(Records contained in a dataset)
• • • • • • •

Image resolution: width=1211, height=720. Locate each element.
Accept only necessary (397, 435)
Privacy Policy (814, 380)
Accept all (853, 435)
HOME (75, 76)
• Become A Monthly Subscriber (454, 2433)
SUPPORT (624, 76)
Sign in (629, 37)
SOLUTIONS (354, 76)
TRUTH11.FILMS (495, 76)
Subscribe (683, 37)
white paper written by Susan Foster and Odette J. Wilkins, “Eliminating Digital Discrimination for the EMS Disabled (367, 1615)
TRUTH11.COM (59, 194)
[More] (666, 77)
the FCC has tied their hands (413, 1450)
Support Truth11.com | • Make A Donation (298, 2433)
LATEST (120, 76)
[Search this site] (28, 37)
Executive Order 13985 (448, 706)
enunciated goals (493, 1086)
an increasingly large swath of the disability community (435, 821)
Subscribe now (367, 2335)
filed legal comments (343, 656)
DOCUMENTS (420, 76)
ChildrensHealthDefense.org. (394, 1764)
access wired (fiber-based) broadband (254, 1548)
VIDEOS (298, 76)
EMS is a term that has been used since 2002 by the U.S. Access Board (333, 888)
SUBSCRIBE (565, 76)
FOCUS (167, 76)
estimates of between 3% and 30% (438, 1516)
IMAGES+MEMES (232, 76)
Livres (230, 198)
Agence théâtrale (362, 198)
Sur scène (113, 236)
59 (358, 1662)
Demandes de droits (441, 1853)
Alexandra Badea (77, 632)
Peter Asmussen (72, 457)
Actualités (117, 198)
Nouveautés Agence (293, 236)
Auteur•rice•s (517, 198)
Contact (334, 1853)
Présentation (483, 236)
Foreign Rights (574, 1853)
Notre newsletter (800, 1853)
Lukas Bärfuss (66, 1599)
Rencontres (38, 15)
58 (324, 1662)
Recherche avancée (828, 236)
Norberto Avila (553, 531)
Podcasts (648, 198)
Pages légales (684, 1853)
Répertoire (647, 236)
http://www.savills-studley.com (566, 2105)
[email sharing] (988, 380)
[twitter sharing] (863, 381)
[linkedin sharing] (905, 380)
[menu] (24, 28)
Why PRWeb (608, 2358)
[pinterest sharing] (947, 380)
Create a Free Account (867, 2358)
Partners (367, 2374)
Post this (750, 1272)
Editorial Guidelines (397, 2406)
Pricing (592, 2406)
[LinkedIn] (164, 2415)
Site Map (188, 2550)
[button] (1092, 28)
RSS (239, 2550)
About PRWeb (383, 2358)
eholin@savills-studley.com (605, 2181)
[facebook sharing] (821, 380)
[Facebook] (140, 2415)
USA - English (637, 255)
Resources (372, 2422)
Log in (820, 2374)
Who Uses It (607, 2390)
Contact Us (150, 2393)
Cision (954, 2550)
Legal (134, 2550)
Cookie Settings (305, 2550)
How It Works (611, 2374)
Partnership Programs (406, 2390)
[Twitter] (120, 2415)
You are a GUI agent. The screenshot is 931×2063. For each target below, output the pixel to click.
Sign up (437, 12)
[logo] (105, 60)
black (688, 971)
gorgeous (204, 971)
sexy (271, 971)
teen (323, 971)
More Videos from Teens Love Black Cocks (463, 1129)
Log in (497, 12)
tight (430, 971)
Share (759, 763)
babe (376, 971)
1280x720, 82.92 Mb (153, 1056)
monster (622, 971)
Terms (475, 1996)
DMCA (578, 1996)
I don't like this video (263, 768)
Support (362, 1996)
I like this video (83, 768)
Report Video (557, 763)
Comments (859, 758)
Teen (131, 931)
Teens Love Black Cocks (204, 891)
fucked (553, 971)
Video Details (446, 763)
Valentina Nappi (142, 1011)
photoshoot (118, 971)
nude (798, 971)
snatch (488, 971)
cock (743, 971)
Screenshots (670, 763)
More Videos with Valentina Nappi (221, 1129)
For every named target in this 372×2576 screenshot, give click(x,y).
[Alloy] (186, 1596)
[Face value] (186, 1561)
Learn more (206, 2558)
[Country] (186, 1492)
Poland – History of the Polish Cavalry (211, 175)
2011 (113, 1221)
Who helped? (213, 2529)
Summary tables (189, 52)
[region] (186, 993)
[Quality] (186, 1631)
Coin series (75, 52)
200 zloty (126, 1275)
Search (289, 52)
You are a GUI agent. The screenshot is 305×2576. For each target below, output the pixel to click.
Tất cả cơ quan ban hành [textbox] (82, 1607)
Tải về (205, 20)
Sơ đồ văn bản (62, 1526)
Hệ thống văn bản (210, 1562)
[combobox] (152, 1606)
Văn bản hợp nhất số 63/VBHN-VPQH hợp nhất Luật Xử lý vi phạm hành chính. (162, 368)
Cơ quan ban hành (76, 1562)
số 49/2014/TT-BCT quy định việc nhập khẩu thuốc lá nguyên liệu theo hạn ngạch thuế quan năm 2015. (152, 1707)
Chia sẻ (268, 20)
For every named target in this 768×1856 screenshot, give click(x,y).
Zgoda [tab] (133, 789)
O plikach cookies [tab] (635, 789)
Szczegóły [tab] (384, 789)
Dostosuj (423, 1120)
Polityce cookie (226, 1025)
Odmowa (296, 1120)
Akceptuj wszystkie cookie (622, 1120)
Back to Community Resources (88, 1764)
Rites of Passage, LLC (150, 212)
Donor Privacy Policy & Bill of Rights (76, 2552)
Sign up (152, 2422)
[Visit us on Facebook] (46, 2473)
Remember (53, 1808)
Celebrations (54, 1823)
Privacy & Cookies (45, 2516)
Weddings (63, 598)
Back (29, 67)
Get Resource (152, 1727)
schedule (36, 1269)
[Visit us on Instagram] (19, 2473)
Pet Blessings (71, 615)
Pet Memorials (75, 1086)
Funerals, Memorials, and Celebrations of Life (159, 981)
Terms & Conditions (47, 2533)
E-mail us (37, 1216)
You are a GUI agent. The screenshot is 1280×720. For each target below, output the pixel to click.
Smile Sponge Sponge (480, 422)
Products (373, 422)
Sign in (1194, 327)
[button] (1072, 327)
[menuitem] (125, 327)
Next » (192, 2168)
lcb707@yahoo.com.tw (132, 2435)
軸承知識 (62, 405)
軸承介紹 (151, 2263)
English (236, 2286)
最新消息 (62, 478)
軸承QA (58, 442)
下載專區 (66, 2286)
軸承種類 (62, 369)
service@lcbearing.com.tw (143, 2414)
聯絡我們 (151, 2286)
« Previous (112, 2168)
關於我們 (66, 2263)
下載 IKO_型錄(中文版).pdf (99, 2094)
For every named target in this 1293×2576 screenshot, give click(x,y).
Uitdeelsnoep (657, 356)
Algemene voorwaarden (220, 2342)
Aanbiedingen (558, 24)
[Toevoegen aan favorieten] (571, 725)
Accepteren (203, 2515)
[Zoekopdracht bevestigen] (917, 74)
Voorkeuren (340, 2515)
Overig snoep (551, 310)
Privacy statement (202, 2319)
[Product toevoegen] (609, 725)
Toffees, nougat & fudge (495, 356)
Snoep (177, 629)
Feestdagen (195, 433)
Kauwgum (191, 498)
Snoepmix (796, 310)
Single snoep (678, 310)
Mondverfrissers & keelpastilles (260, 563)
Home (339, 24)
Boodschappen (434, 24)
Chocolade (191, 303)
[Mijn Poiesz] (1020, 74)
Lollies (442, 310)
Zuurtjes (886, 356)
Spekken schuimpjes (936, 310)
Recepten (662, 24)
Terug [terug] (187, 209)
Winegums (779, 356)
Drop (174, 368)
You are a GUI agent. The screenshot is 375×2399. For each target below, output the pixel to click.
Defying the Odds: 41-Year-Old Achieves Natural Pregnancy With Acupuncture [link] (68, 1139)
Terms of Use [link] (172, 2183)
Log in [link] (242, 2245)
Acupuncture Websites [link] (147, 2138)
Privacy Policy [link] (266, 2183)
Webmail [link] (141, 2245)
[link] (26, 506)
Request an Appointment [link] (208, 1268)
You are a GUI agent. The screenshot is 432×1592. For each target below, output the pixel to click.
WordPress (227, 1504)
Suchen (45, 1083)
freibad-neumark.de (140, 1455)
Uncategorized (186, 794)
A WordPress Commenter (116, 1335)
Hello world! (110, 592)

• • • • • • •

**What to do**
Your task is to restate, word for word, only those lines above that fall between the line holding "Site Map (188, 2550)" and the line holding "Learn more (206, 2558)", inclusive.

**Answer**
Site Map (188, 2550)
[button] (1092, 28)
RSS (239, 2550)
About PRWeb (383, 2358)
eholin@savills-studley.com (605, 2181)
[facebook sharing] (821, 380)
[Facebook] (140, 2415)
USA - English (637, 255)
Resources (372, 2422)
Log in (820, 2374)
Who Uses It (607, 2390)
Contact Us (150, 2393)
Cision (954, 2550)
Legal (134, 2550)
Cookie Settings (305, 2550)
How It Works (611, 2374)
Partnership Programs (406, 2390)
[Twitter] (120, 2415)
You are a GUI agent. The screenshot is 931×2063. For each target below, output the pixel to click.
Sign up (437, 12)
[logo] (105, 60)
black (688, 971)
gorgeous (204, 971)
sexy (271, 971)
teen (323, 971)
More Videos from Teens Love Black Cocks (463, 1129)
Log in (497, 12)
tight (430, 971)
Share (759, 763)
babe (376, 971)
1280x720, 82.92 Mb (153, 1056)
monster (622, 971)
Terms (475, 1996)
DMCA (578, 1996)
I don't like this video (263, 768)
Support (362, 1996)
I like this video (83, 768)
Report Video (557, 763)
Comments (859, 758)
Teen (131, 931)
Teens Love Black Cocks (204, 891)
fucked (553, 971)
Video Details (446, 763)
Valentina Nappi (142, 1011)
photoshoot (118, 971)
nude (798, 971)
snatch (488, 971)
cock (743, 971)
Screenshots (670, 763)
More Videos with Valentina Nappi (221, 1129)
For every named target in this 372×2576 screenshot, give click(x,y).
[Alloy] (186, 1596)
[Face value] (186, 1561)
Learn more (206, 2558)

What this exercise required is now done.